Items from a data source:
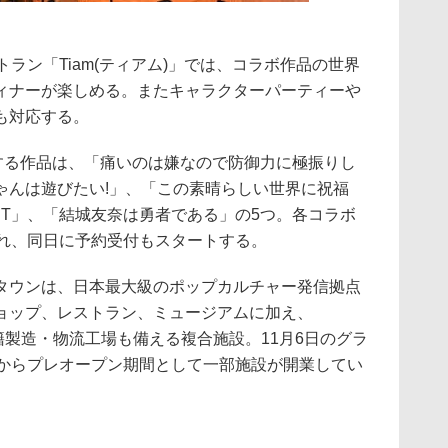
」
ラン「Tiam(ティアム)」では、コラボ作品の世界
ィナーが楽しめる。またキャラクターパーティーや
も対応する。
ボする作品は、「痛いのは嫌なので防御力に極振りし
ゃんは遊びたい!」、「この素晴らしい世界に祝福
 T」、「結城友奈は勇者である」の5つ。各コラボ
され、同日に予約受付もスタートする。
タウンは、日本最大級のポップカルチャー発信拠点
ョップ、レストラン、ミュージアムに加え、
書籍製造・物流工場も備える複合施設。11月6日のグラ
日からプレオープン期間として一部施設が開業してい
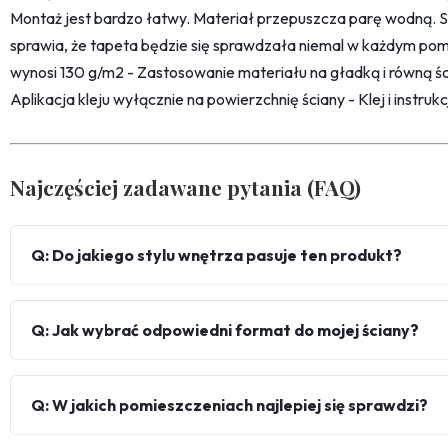
Montaż jest bardzo łatwy. Materiał przepuszcza parę wodną. 
sprawia, że tapeta będzie się sprawdzała niemal w każdym pom
wynosi 130 g/m2 - Zastosowanie materiału na gładką i równą śc
Aplikacja kleju wyłącznie na powierzchnię ściany - Klej i instru
Najczęściej zadawane pytania (FAQ)
Q: Do jakiego stylu wnętrza pasuje ten produkt?
Q: Jak wybrać odpowiedni format do mojej ściany?
Q: W jakich pomieszczeniach najlepiej się sprawdzi?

# TASK INSTRUCTIONS:
Apart from the pictures, repeat the data above exactly.

# ANSWER SPACE:
」
ラン「Tiam(ティアム)」では、コラボ作品の世界
ィナーが楽しめる。またキャラクターパーティーや
も対応する。
ボする作品は、「痛いのは嫌なので防御力に極振りし
ゃんは遊びたい!」、「この素晴らしい世界に祝福
 T」、「結城友奈は勇者である」の5つ。各コラボ
され、同日に予約受付もスタートする。
タウンは、日本最大級のポップカルチャー発信拠点
ョップ、レストラン、ミュージアムに加え、
書籍製造・物流工場も備える複合施設。11月6日のグラ
日からプレオープン期間として一部施設が開業してい
Montaż jest bardzo łatwy. Materiał przepuszcza parę wodną. 
sprawia, że tapeta będzie się sprawdzała niemal w każdym pom
wynosi 130 g/m2 - Zastosowanie materiału na gładką i równą śc
Aplikacja kleju wyłącznie na powierzchnię ściany - Klej i instru
Najczęściej zadawane pytania (FAQ)
Q: Do jakiego stylu wnętrza pasuje ten produkt?
Q: Jak wybrać odpowiedni format do mojej ściany?
Q: W jakich pomieszczeniach najlepiej się sprawdzi?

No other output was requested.